◆ **ABOUT THIS EXERCISE**
Pictures excluded, copy word for word the lines from the one holding "ий о. Іван Гаваньо, який" through the last line below.

Extracted page text data

========

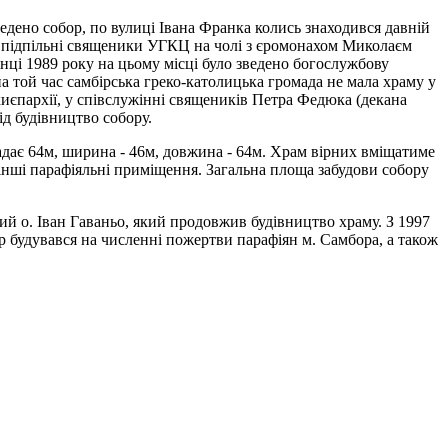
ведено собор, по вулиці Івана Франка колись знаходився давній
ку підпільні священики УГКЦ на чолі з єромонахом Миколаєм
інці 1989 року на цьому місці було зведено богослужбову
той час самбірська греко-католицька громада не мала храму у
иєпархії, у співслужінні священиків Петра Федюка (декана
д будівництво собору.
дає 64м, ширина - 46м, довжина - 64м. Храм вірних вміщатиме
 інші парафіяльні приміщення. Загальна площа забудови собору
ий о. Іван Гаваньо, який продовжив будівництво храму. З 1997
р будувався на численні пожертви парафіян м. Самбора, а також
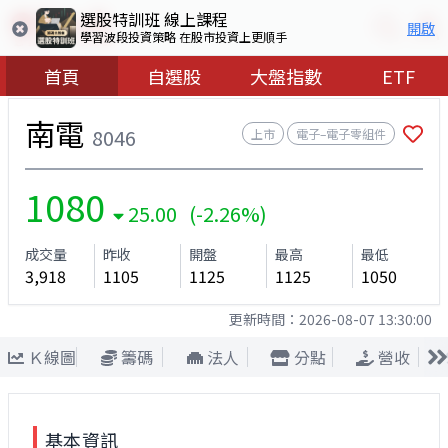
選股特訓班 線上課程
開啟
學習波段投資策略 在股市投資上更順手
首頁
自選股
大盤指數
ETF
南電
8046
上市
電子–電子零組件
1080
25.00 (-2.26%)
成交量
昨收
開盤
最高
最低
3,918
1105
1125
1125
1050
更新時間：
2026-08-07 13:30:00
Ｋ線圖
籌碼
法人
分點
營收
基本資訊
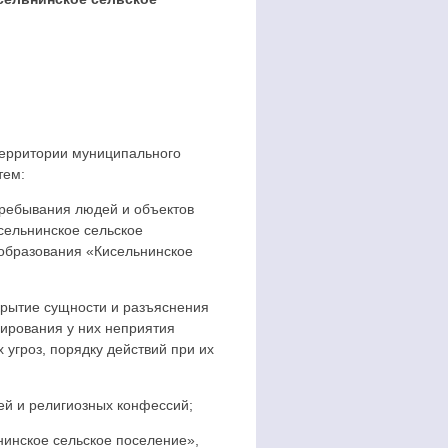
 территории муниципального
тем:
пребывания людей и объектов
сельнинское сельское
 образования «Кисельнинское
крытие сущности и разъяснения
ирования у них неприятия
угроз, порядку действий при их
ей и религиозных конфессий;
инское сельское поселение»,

========

◆ **TASK SOLUTION**
ий о. Іван Гаваньо, який продовжив будівництво храму. З 1997
р будувався на численні пожертви парафіян м. Самбора, а також
選股特訓班 線上課程
開啟
學習波段投資策略 在股市投資上更順手
首頁
自選股
大盤指數
ETF
南電
8046
上市
電子–電子零組件
1080
25.00 (-2.26%)
成交量
昨收
開盤
最高
最低
3,918
1105
1125
1125
1050
更新時間：
2026-08-07 13:30:00
Ｋ線圖
籌碼
法人
分點
營收
基本資訊
 территории муниципального
тем:
пребывания людей и объектов
сельнинское сельское
 образования «Кисельнинское
крытие сущности и разъяснения
ирования у них неприятия
угроз, порядку действий при их
ей и религиозных конфессий;
инское сельское поселение»,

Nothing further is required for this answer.